Saved entries
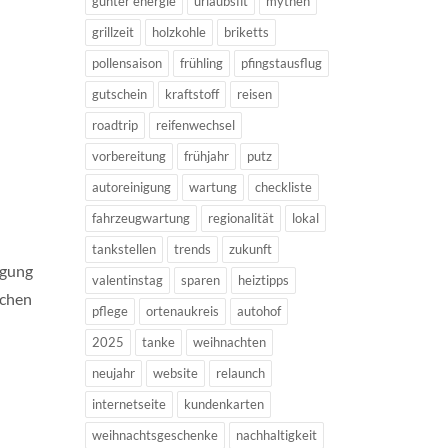
günter energie
urlaubsfit
mythen
grillzeit
holzkohle
briketts
pollensaison
frühling
pfingstausflug
gutschein
kraftstoff
reisen
roadtrip
reifenwechsel
vorbereitung
frühjahr
putz
autoreinigung
wartung
checkliste
fahrzeugwartung
regionalität
lokal
tankstellen
trends
zukunft
igung
valentinstag
sparen
heiztipps
achen
pflege
ortenaukreis
autohof
2025
tanke
weihnachten
neujahr
website
relaunch
internetseite
kundenkarten
weihnachtsgeschenke
nachhaltigkeit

About this task: Give back every record exactly. Omit the pictures.

Task response:
günter energie
urlaubsfit
mythen
grillzeit
holzkohle
briketts
pollensaison
frühling
pfingstausflug
gutschein
kraftstoff
reisen
roadtrip
reifenwechsel
vorbereitung
frühjahr
putz
autoreinigung
wartung
checkliste
fahrzeugwartung
regionalität
lokal
tankstellen
trends
zukunft
igung
valentinstag
sparen
heiztipps
achen
pflege
ortenaukreis
autohof
2025
tanke
weihnachten
neujahr
website
relaunch
internetseite
kundenkarten
weihnachtsgeschenke
nachhaltigkeit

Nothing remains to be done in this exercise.